Auswirkungen vor allem in Europa
Die anhaltenden Unsicherheiten für die Schifffahrt durch den Suezkanal machen sich vor allem in Europa bemerkbar. Tesla und Volvo mussten im Januar kurze Produktionsunterbrechungen beziehungsweise Verzögerungen in zwei ihrer europäischen Fabriken hinnehmen. Laut dem Finanzdienstleister S&P Global sind die Lieferungen von Rohöl nach Europa in den letzten Monaten zurückgegangen.
Auswirkungen gibt es laut der Analyse auch auf europäische Möbelhersteller. Asien ist für diese ein wichtiger Produktionsstandort. Stühle, Sofas, Bettzeug und Lampen sind von den Verwerfungen der Schifffahrt im Roten Meer besonders betroffen, was zu Lieferschwierigkeiten führt.

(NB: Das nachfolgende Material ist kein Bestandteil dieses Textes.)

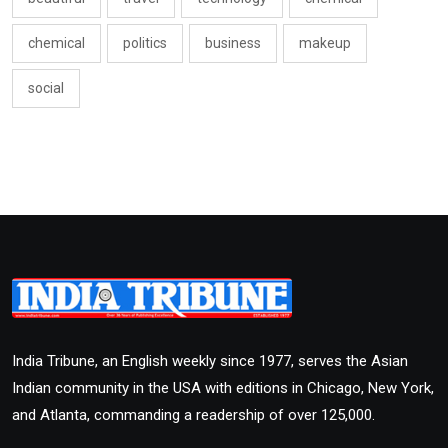
chemical
politics
business
makeup
social
India Tribune, an English weekly since 1977, serves the Asian
Indian community in the USA with editions in Chicago, New York,
and Atlanta, commanding a readership of over 125,000.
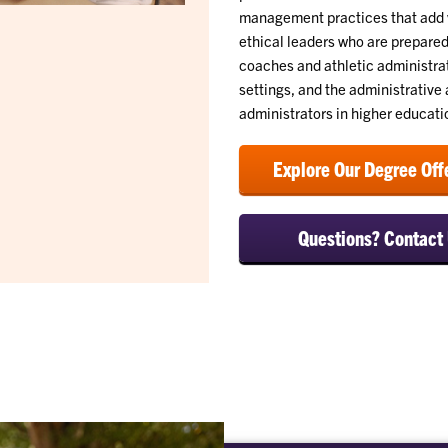
management practices that add v
ethical leaders who are prepared
coaches and athletic administrat
settings, and the administrativ
administrators in higher educati
Explore Our Degree Off
Questions? Contact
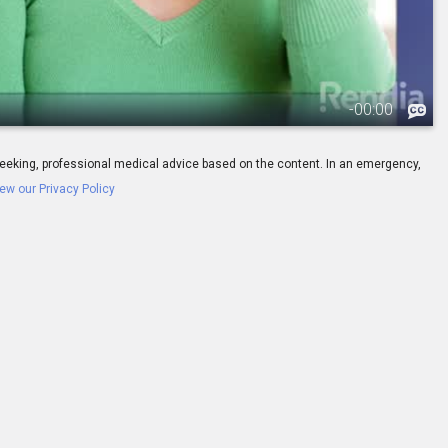
-
00:00
ay seeking, professional medical advice based on the content. In an emergency,
ew our Privacy Policy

Auch bei Lebensmittel und Baumaterialien kommt es zu Lieferverzögerungen. Laut S&P Global sind davon Hersteller im Vereinigten Königreich am stärksten betroffen, wo 12 Prozent der befragten Unternehmen für Januar eine Verschlechterung der Lieferzeiten meldeten. Bei Herstellern in Frankreich und Deutschland sind jeweils 8 Prozent von Verzögerungen betroffen.
Auf die Inflation dürfte sich der Anstieg der Schifffahrtskosten laut einer Einschätzung der EU-Kommission nur geringfügig auswirken. «Weitere Unterbrechungen könnten jedoch zu erneuten Versorgungsengpässen führen, die die Produktion abwürgen und Preise in die Höhe treiben könnten», sagte Wirtschaftskommissar Paolo Gentiloni vergangene Woche.

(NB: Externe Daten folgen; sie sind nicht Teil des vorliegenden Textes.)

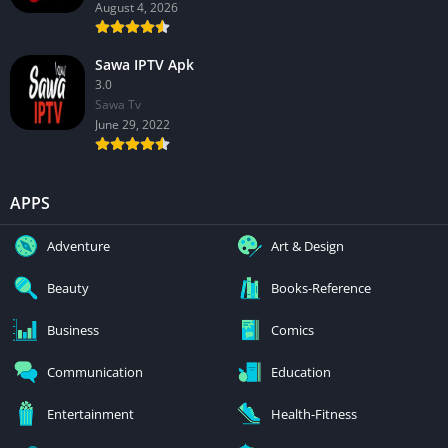
August 4, 2026
Sawa IPTV Apk
3.0
Sawa Tv
June 29, 2022
APPS
Adventure
Art & Design
Beauty
Books-Reference
Business
Comics
Communication
Education
Entertainment
Health-Fitness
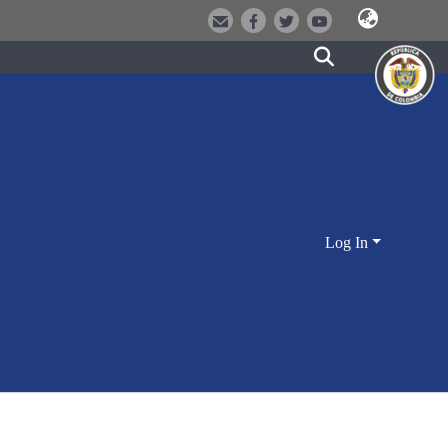
Log In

EU beschliesst Militärmission
Die Aussenminister der EU-Staaten haben am Montag den Start eines Militäreinsatzes zum Schutz der Handelsschifffahrt im Roten Meer beschlossen. Sie trägt den Namen «Aspides». Kern des Einsatzes wird die Präsenz von europäischen Kriegsschiffen insbesondere im südlichen Roten Meer und in der Meerenge von Bab al-Mandab sein. Sie sollen Schiffe begleiten und im Ernstfall Angriffe abwehren.

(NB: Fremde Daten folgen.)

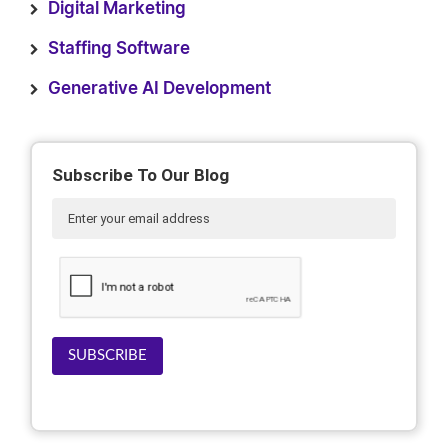
Digital Marketing
Staffing Software
Generative AI Development
Subscribe To Our Blog
SUBSCRIBE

Aus Deutschland ist die Fregatte «Hessen» beteiligt. Das Schiff ist mit Flugabwehrraketen ausgerüstet und wurde speziell für den Geleitschutz und die Seeraumkontrolle konzipiert. Daneben beteiligen sich auch Italien, Griechenland und Dänemark am Einsatz. Anders als die Briten und Amerikaner setzt das Mandat der EU Waffeneinsätzen enge Grenzen. So dürfte es von europäischen Kriegsschiffen keine Angriffe auf Stellungen der Huthi in Jemen geben.